Putting the Axe On the Outdated Invite Stacks
Sometimes I like to target one particular item in relation to the subject of “decluttering.” This is one of those times.
One of the staples that inevitably turns up during my work with clients (besides bags and boxes, overgrown pen collections, and vases) are invitations. Old invitations. To events that happened in the past. Circa 1997, say. Boxes. Of outdated invites.
Okay, now I know you’re saying, “Annie, have some sensitivity!” And “Those cost me a small fortune to have printed!” And “But they’re so prettyyy!”
But here’s the thing: unless you’re planning on sending out another slew of invites to your son’s bar mitzvah that happened six years ago just for kicks and a little “hey, remember this!” ya just don’t need to keep them.
That’s right, I said it. You can let them go. Once again, old invitations fall into the “perfectly good” trap I’ve spoken about before; if something isn’t obviously flawed in appearance or function, if there are no rips, broken parts, or stains visible, people feel indebted to keep whatever that thing is.
So when they open the box of invitations they think, “well these are still perfectly good invitations and they have such sentimental value that I’ll just continue to hold onto them.”
There is no just cause in their mind to get rid of it.
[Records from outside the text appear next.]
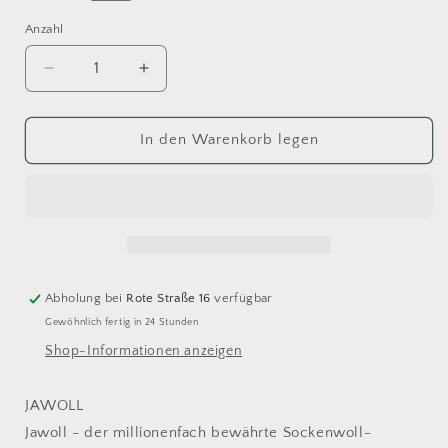
Anzahl
Anzahl
Verringere
Erhöhe
die
die
Menge
Menge
für
für
In den Warenkorb legen
Lang
Lang
Yarns
Yarns
Jawoll
Jawoll
190
190
Abholung bei
Rote Straße 16
verfügbar
Gewöhnlich fertig in 24 Stunden
Shop-Informationen anzeigen
JAWOLL
Jawoll - der millionenfach bewährte Sockenwoll-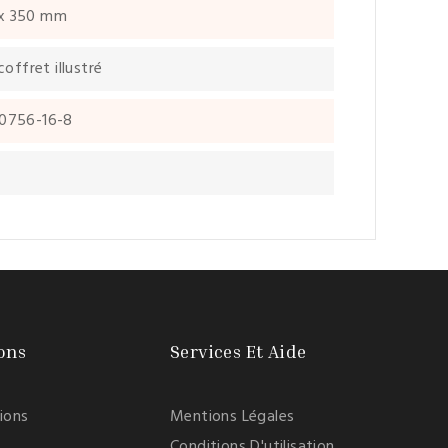
x 350 mm
coffret illustré
0756-16-8
ons
Services Et Aide
tions
Mentions Légales
Conditions D'utilisation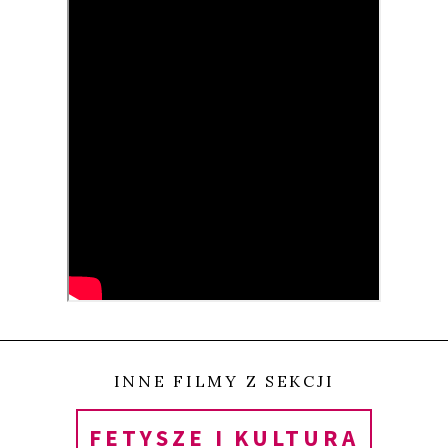
demokratyczna – każdy mógł stworzyć swoją własną
składankę albo nagrać nocną audycję w radiu,
czujnie trzymając palec na przycisku rec. Dziś
kaseta magnetofonowa skończyła już 50 lat i –
wydawałoby się – przeszła na zasłużoną emeryturę,
stopniowo wypierana przez płytę CD, mp3 i inne
nośniki danych. Ale nawet w cyfrowych czasach nie
brak jej wigoru.
Film jest klasycznym dokumentalnym obrazem, w
którym między anegdotami Ottensa, weteranów
INNE FILMY Z SEKCJI
rocka m.in. Henry’ego Collinsa (Black Flag) i
FETYSZE I KULTURA
Thurstona Moore’a (Sonic Youth) oraz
Except we’ve learned already that cause is just when you say it is. That necessity should be the ruler of whether to hold onto something, not the condition of the item.
So here’s what you do:
Step 1. Open up the box.
Step 2. Pull out as many invitations as there are people very closely related to that event (for instance, your daughter’s christening: You might keep 1 for your daughter, 1 for you, 1 for your husband, and 1 for her 2 sets of grandparents. 1+1+1+1 x 2 = 5. That’s right, I can do math people.) You might also keep 1 additional invite to add your invite resource file for future inspiration.
Step 3. Offer those invitations you’ve pulled to the individuals involved with the event. They will most likely accept so as not to be rude.
Step 4. File away the 1 invite you intend to save for future design reference.
Step 5. March yourself over to the framers or your local Michael’s store and get your other invite framed.
Step 6. Hang or display in a prominent place where you can admire it on a regular basis.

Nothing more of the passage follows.